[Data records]
···
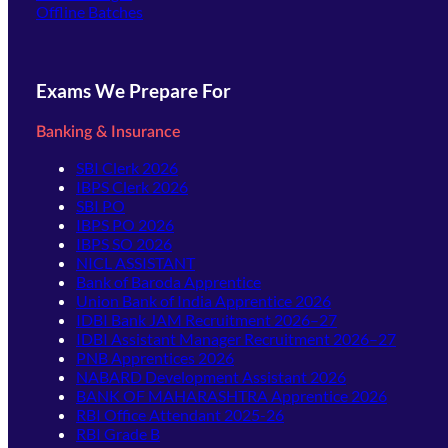
Offline Batches
Exams We Prepare For
Banking & Insurance
SBI Clerk 2026
IBPS Clerk 2026
SBI PO
IBPS PO 2026
IBPS SO 2026
NICL ASSISTANT
Bank of Baroda Apprentice
Union Bank of India Apprentice 2026
IDBI Bank JAM Recruitment 2026–27
IDBI Assistant Manager Recruitment 2026–27
PNB Apprentices 2026
NABARD Development Assistant 2026
BANK OF MAHARASHTRA Apprentice 2026
RBI Office Attendant 2025-26
RBI Grade B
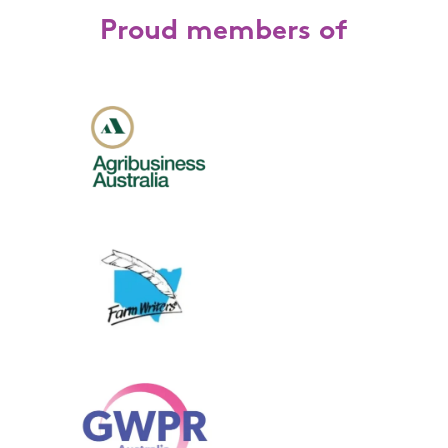
Proud members of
···
◆ Action item ◆
The required output is the line containing "IDBI Assistant Manager Recruitment 2026–27" plus every line after it to the end of the data, copied exactly and with no pictures.

◆ Answer ◆
IDBI Assistant Manager Recruitment 2026–27
PNB Apprentices 2026
NABARD Development Assistant 2026
BANK OF MAHARASHTRA Apprentice 2026
RBI Office Attendant 2025-26
RBI Grade B
Proud members of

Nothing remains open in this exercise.